The opportunity to participate in Data Science Dojo’s: A Hands-on Introduction to Data Science bootcamp was a simple decision as I have been a consumer of bootcamps for several years and have found my success varies with them. In my prior self-paced learning, I found that there were concepts that I simply did not understand well, or perhaps was not explicitly stated in whatever course I was taking. I wanted to experience an in-person immersive bootcamp, with the hopes that practical examples and in-person interactions will be helpful in understanding and retaining the material. Not to mention I was able to network with others that are interested in this field.
Data Science Dojo is taught by Raja Iqbal, CEO and Chief Data Scientist. He is a talented presenter, and appreciated his style of teaching the material. He was accompanied by Arham Akheel, whom assisted Raja in helping students and also provided us with machine learning demonstrations. This combination was very complimentary to one another and worked well. Please check out Data Science Dojo’s website, and check their schedule for they may be coming to a city near you!
The bootcamp was offered in Albuquerque, New Mexico for 3 days instead of the prior 5-day bootcamp. From what I understand, we were the first cohort to try this format.

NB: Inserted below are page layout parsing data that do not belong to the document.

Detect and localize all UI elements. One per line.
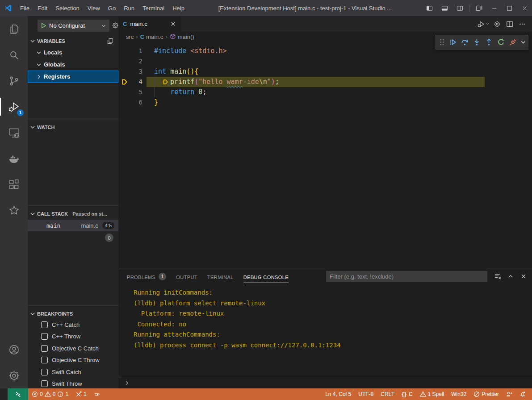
notifications-bell[interactable] xyxy=(516,388,529,400)
remote-explorer-icon[interactable] xyxy=(0,120,28,146)
menu-file[interactable]: File xyxy=(16,0,34,16)
variables-item-registers[interactable]: Registers xyxy=(28,71,118,83)
menu-selection[interactable]: Selection xyxy=(51,0,83,16)
menu-go[interactable]: Go xyxy=(104,0,120,16)
star-icon[interactable] xyxy=(0,197,28,223)
split-editor-button[interactable] xyxy=(504,19,515,29)
menu-edit[interactable]: Edit xyxy=(34,0,51,16)
console-filter-input[interactable] xyxy=(326,271,487,282)
checkbox-unchecked[interactable] xyxy=(41,380,48,387)
settings-gear-icon[interactable] xyxy=(0,362,28,388)
close-tab-icon[interactable] xyxy=(170,21,176,27)
call-stack-frame-row[interactable]: main main.c 4:5 xyxy=(28,220,118,231)
panel-tab-output[interactable]: OUTPUT xyxy=(171,268,202,285)
encoding[interactable]: UTF-8 xyxy=(355,388,377,400)
maximize-panel-button[interactable] xyxy=(506,271,515,281)
breakpoint-row[interactable]: Objective C Catch xyxy=(28,342,118,354)
launch-config-gear-icon[interactable] xyxy=(112,22,119,29)
minimize-button[interactable] xyxy=(486,0,502,16)
code-line[interactable]: 3int main(){ xyxy=(118,67,532,77)
breadcrumb-folder[interactable]: src xyxy=(126,33,134,40)
menu-run[interactable]: Run xyxy=(120,0,138,16)
cursor-position[interactable]: Ln 4, Col 5 xyxy=(322,388,355,400)
start-debugging-icon[interactable] xyxy=(40,22,47,29)
code-line[interactable]: 6} xyxy=(118,97,532,108)
call-stack-section-header[interactable]: CALL STACK Paused on st... xyxy=(28,208,118,219)
breakpoint-row[interactable]: Objective C Throw xyxy=(28,354,118,367)
run-or-debug-button[interactable] xyxy=(478,19,490,29)
restart-button[interactable] xyxy=(495,36,507,48)
checkbox-unchecked[interactable] xyxy=(41,321,48,328)
maximize-button[interactable] xyxy=(502,0,517,16)
code-line[interactable]: 5 return 0; xyxy=(118,87,532,97)
debug-console-input[interactable] xyxy=(118,378,532,388)
spell-checker[interactable]: 1 Spell xyxy=(416,388,448,400)
breakpoint-row[interactable]: Swift Catch xyxy=(28,366,118,378)
code-editor[interactable]: 1#include <stdio.h>23int main(){4 printf… xyxy=(118,42,532,268)
explorer-icon[interactable] xyxy=(0,16,28,42)
accounts-icon[interactable] xyxy=(0,337,28,362)
checkbox-unchecked[interactable] xyxy=(41,333,48,340)
remote-indicator[interactable] xyxy=(8,388,28,400)
formatter-prettier[interactable]: Prettier xyxy=(470,388,503,400)
run-and-debug-icon[interactable]: 1 xyxy=(0,94,28,120)
disconnect-button[interactable] xyxy=(507,36,519,48)
editor-more-actions-button[interactable] xyxy=(517,19,528,29)
drag-grip[interactable] xyxy=(437,36,447,48)
platform-toolchain[interactable]: Win32 xyxy=(448,388,470,400)
step-into-button[interactable] xyxy=(471,36,483,48)
breadcrumb-file[interactable]: Cmain.c xyxy=(140,33,163,40)
step-out-button[interactable] xyxy=(483,36,495,48)
close-window-button[interactable] xyxy=(517,0,532,16)
watch-section-header[interactable]: WATCH xyxy=(28,122,118,133)
checkbox-unchecked[interactable] xyxy=(41,357,48,363)
feedback[interactable] xyxy=(503,388,516,400)
customize-layout-icon[interactable] xyxy=(471,0,486,16)
clear-console-button[interactable] xyxy=(493,271,503,281)
checkbox-unchecked[interactable] xyxy=(41,345,48,352)
code-content[interactable]: return 0; xyxy=(154,87,206,97)
variables-section-header[interactable]: VARIABLES xyxy=(28,36,118,46)
debug-status[interactable] xyxy=(90,388,104,400)
variables-item-globals[interactable]: Globals xyxy=(28,58,118,71)
toggle-sidebar-icon[interactable] xyxy=(422,0,437,16)
step-over-button[interactable] xyxy=(459,36,471,48)
breakpoint-row[interactable]: C++ Throw xyxy=(28,331,118,343)
tools-status[interactable]: 1 xyxy=(72,388,90,400)
search-icon[interactable] xyxy=(0,42,28,68)
menu-view[interactable]: View xyxy=(84,0,104,16)
code-content[interactable]: int main(){ xyxy=(154,67,198,77)
extensions-icon[interactable] xyxy=(0,171,28,197)
close-panel-button[interactable] xyxy=(519,271,528,281)
toggle-secondary-sidebar-icon[interactable] xyxy=(452,0,467,16)
code-token: ( xyxy=(194,78,198,86)
toggle-panel-icon[interactable] xyxy=(437,0,452,16)
debug-settings-button[interactable] xyxy=(492,19,503,29)
code-line[interactable]: 4 printf("hello wamr-ide\n"); xyxy=(118,77,532,87)
language-mode[interactable]: {}C xyxy=(398,388,416,400)
docker-icon[interactable] xyxy=(0,146,28,171)
debug-configuration-dropdown[interactable]: No Configurat xyxy=(38,20,109,32)
debug-toolbar-more[interactable] xyxy=(519,36,527,48)
breadcrumb-symbol[interactable]: main() xyxy=(170,33,194,40)
breakpoints-label: BREAKPOINTS xyxy=(37,311,73,317)
continue-button[interactable] xyxy=(447,36,459,48)
panel-tab-problems[interactable]: PROBLEMS1 xyxy=(122,268,171,285)
problems-status[interactable]: 001 xyxy=(28,388,72,400)
code-content[interactable]: } xyxy=(154,97,158,108)
code-content[interactable]: #include <stdio.h> xyxy=(154,46,227,56)
menu-help[interactable]: Help xyxy=(168,0,189,16)
breakpoints-section-header[interactable]: BREAKPOINTS xyxy=(28,308,118,319)
panel-tab-debug-console[interactable]: DEBUG CONSOLE xyxy=(239,268,293,285)
code-token: #include xyxy=(154,47,186,55)
menu-terminal[interactable]: Terminal xyxy=(138,0,168,16)
end-of-line[interactable]: CRLF xyxy=(377,388,398,400)
panel-tab-terminal[interactable]: TERMINAL xyxy=(202,268,239,285)
breakpoint-row[interactable]: C++ Catch xyxy=(28,319,118,331)
tab-main-c[interactable]: C main.c xyxy=(118,16,181,32)
checkbox-unchecked[interactable] xyxy=(41,369,48,375)
source-control-icon[interactable] xyxy=(0,68,28,94)
copy-value-icon[interactable] xyxy=(107,38,114,45)
code-line[interactable]: 2 xyxy=(118,56,532,67)
variables-item-locals[interactable]: Locals xyxy=(28,46,118,58)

On this first day, we spent some time looking into data exploration, and how to approach data problems. We discussed things as a group, and I enjoyed the energy from class. We discussed that a model is only as good as the data provided to it-garbage in, garbage out. Data is the new oil, and is the most valuable asset a company can have, however, we as the data scientists need to tap into that resource by refining it and getting the most value from it. One thing that I have personally struggled with that this course was VERY helpful for, was learning how to ask the right questions, and evaluating business impact. It is our job to ask questions. Many times in the past, I was given a task, and I simply began to hammer away without questions asked. In data science, feature engineering and data exploration are the most important tasks, as these activities help to further define and evaluate if this is a worthy endeavor for a company.
On this day, we began to delve into machine learning algorithms, more specifically supervised learning. I found this valuable, as I myself, have the most experience and understanding with supervised learning. We stressed again before building a model to ask, “What is the intended use of this model”, as that would be pertinent information in determining what features and format to provide the model to the stakeholders’ that will use it. We analyzed the titanic dataset in detail, and discussed what features to include in our decision tree model. We also discussed entropy, stopping criteria, and splitting. Our homework assignment was to submit our titanic model to our leaderboard. I did not place very high, lol.
On the last day of the bootcamp, we discussed the pitfalls in machine learning such as overfitting/underfitting and understanding the bias/variance tradeoff. I have read about this topic to the point of nausea in other settings, but this truly helped me to understand it. Seeing practical examples helped me to put this in context. What was interesting and new to me was discussing how to properly evaluate a model, as it is NOT always about the accuracy-sometimes (depending upon the problem and domain), it is about the precision or recall! We then spent a great deal of time on hyperparameter tuning, and then how to deploy our machine learning model as a web service, which was way too cool.
What I’ve Learned
I did not completely understand how to tune hyperparameters and how to properly evaluate the performance of a model before the bootcamp. Now I understand why this is necessary and how to carry out this task. We bridged the gap between data science and business value in this course, and that was the foundation going forward. What I learned that it is not always about the accuracy of a model, and to align the business needs with precision or recall depending upon the domain and problem one is looking to solve.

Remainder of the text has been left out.